→ Task data

§

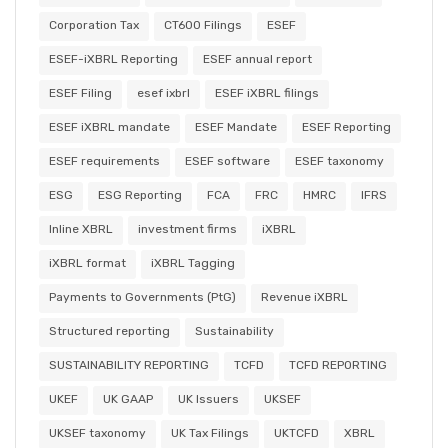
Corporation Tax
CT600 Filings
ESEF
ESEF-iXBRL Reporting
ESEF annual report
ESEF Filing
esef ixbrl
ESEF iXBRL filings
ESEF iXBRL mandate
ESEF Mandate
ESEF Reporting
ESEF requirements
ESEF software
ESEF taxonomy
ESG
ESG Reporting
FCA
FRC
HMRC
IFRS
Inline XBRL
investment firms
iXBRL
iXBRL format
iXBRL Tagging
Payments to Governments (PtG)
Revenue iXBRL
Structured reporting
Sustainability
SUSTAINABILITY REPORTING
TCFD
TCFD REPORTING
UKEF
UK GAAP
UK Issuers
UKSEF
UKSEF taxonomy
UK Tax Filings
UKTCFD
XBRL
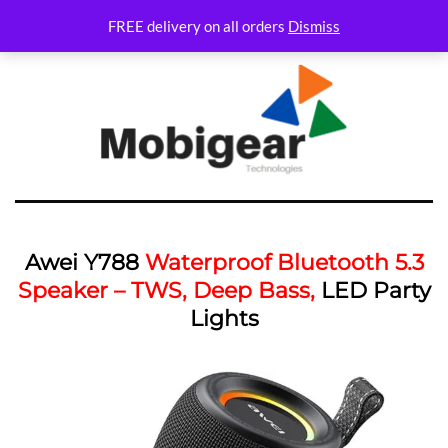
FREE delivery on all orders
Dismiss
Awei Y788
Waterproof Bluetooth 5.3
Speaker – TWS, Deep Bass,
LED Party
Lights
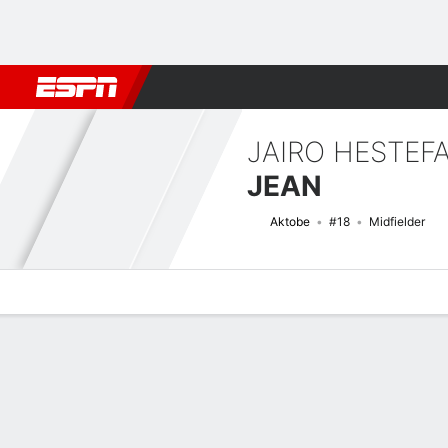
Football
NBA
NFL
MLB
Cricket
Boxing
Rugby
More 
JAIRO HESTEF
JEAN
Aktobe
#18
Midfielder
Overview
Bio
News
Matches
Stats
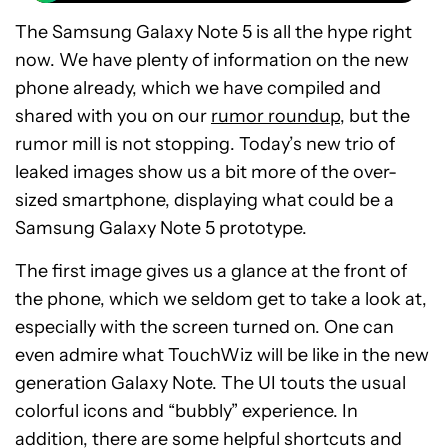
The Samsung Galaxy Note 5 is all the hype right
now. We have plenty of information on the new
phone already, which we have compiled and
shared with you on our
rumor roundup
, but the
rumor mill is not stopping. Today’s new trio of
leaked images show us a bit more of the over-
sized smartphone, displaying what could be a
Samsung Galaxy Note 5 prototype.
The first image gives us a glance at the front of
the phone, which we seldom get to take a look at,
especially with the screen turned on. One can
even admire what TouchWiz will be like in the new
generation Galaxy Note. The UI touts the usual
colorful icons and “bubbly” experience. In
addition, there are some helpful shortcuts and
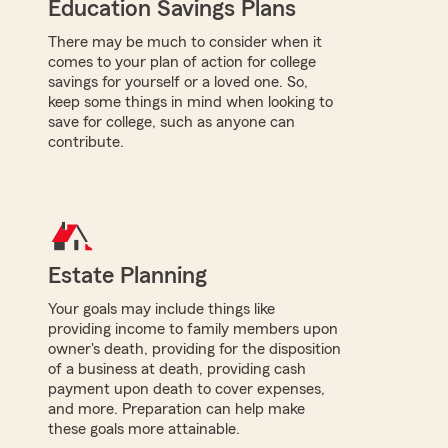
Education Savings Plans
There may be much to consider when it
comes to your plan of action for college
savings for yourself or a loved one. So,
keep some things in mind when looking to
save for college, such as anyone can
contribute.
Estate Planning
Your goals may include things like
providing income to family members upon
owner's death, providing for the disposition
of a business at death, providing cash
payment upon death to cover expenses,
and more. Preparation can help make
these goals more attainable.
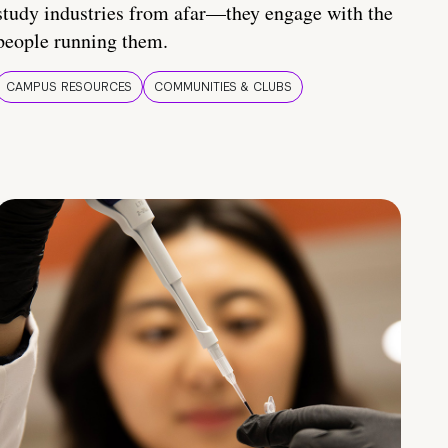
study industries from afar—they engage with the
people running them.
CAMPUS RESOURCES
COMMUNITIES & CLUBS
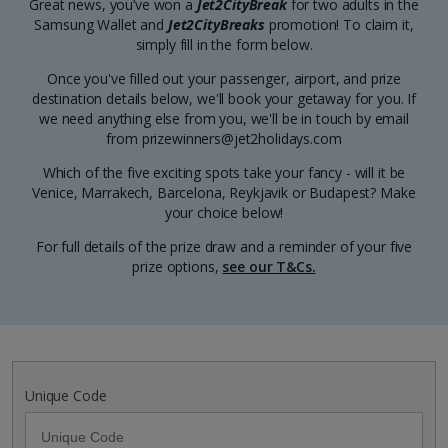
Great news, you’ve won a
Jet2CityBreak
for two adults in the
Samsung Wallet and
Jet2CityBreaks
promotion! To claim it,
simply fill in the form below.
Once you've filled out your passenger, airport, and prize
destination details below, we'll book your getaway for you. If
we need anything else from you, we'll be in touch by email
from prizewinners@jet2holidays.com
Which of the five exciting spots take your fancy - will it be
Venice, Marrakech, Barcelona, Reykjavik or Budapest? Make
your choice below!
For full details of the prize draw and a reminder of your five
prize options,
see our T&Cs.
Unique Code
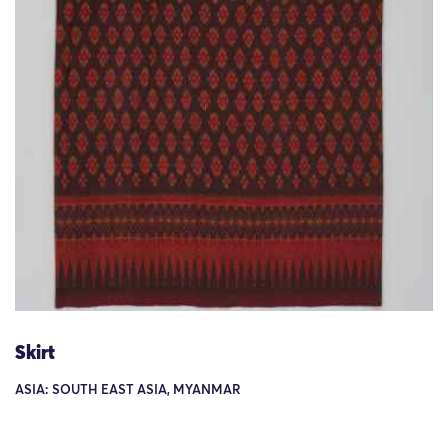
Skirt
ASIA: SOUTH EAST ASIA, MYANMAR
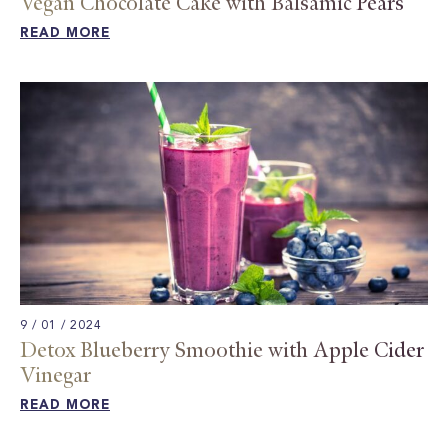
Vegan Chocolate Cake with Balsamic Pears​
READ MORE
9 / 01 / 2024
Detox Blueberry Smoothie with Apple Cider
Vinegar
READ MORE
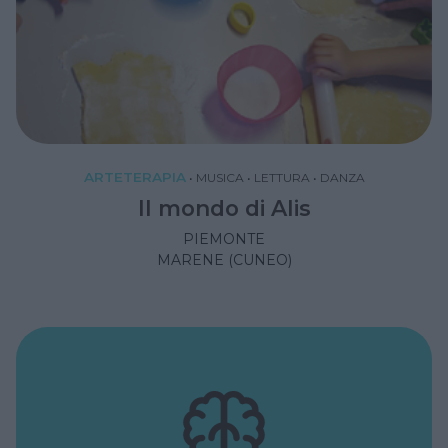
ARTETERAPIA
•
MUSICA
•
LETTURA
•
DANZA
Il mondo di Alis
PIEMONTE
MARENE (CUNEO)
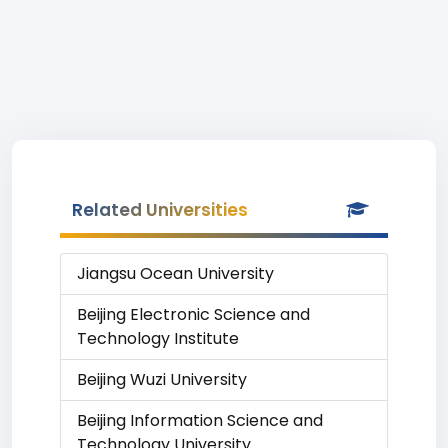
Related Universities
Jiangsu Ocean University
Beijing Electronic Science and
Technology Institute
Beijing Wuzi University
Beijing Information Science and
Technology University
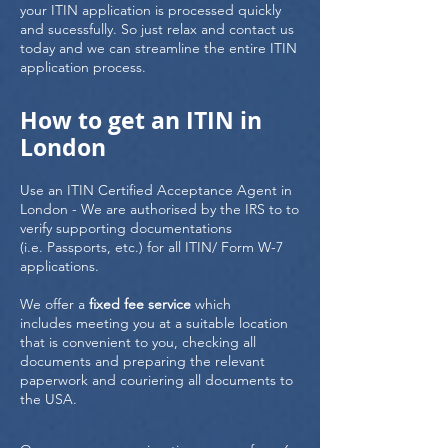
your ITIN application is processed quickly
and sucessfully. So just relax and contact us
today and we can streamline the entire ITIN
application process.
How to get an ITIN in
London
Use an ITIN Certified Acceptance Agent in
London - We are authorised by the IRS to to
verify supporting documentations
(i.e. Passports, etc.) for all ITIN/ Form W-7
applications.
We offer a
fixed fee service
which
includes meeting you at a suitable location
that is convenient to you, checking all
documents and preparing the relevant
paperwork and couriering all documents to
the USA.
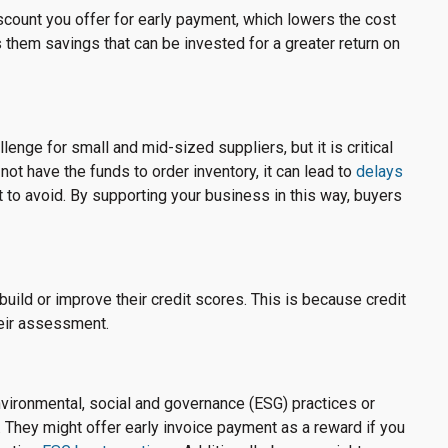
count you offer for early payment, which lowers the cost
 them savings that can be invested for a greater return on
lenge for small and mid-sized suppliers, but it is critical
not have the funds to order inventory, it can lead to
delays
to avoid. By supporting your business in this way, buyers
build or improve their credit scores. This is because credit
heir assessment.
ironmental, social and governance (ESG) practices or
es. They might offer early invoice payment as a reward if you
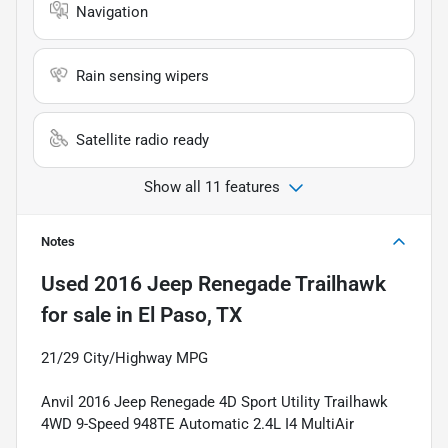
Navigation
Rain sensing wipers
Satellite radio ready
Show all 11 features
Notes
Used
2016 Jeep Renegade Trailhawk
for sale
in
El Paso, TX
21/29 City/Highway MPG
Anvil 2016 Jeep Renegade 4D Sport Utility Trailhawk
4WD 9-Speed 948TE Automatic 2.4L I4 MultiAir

§

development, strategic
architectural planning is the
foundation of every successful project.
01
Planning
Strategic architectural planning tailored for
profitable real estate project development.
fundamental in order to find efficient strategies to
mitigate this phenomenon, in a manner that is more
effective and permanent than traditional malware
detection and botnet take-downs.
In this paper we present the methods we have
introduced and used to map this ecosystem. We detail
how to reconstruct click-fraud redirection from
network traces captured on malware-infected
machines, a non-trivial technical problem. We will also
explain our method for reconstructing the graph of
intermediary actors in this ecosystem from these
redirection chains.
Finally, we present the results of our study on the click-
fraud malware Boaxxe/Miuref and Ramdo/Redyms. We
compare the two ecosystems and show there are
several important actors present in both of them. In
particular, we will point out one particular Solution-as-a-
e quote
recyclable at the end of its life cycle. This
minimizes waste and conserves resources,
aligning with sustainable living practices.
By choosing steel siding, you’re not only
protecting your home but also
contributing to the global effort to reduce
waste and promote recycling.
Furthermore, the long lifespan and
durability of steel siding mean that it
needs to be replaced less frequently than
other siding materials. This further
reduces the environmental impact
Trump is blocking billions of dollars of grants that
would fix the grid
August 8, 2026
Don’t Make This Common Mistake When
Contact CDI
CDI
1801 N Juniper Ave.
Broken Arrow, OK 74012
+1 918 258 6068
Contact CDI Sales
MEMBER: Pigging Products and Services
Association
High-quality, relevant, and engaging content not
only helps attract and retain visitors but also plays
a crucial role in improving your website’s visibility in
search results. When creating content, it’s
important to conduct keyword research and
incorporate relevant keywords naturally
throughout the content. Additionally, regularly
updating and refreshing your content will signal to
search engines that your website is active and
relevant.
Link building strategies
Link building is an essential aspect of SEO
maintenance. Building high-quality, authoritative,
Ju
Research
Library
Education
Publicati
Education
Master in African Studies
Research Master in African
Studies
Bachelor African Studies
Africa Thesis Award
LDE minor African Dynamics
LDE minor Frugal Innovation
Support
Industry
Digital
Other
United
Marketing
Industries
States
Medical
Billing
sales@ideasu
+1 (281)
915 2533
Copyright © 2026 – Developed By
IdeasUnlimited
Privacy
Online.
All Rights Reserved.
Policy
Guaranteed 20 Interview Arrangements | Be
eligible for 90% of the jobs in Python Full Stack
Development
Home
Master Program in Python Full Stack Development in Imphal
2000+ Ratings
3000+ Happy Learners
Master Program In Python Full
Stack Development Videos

§

→ What to work on
Look through the listing above and copy each line where the string "African" occurs.

→ Worked solution
Master in African Studies
Research Master in African
Bachelor African Studies
LDE minor African Dynamics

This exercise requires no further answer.